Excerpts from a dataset
========================================================================

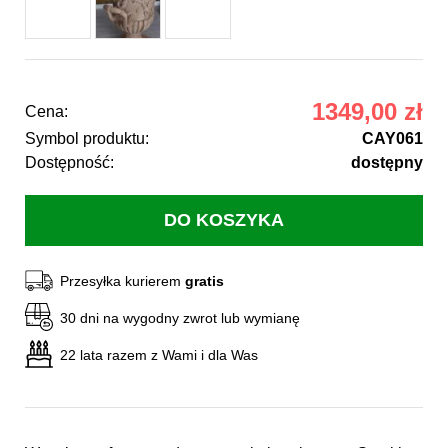
1349,00 zł
Cena:
Symbol produktu:
CAY061
Dostępność:
dostępny
Przesyłka kurierem
gratis
30 dni na wygodny zwrot lub wymianę
22 lata razem z Wami i dla Was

========================================================================

* [WHAT IS REQUIRED]
Your answer must be an exact transcription of the records above, minus the pictures.

* [REPLY TO THE EXERCISE]
1349,00 zł
Cena:
Symbol produktu:
CAY061
Dostępność:
dostępny
Przesyłka kurierem
gratis
30 dni na wygodny zwrot lub wymianę
22 lata razem z Wami i dla Was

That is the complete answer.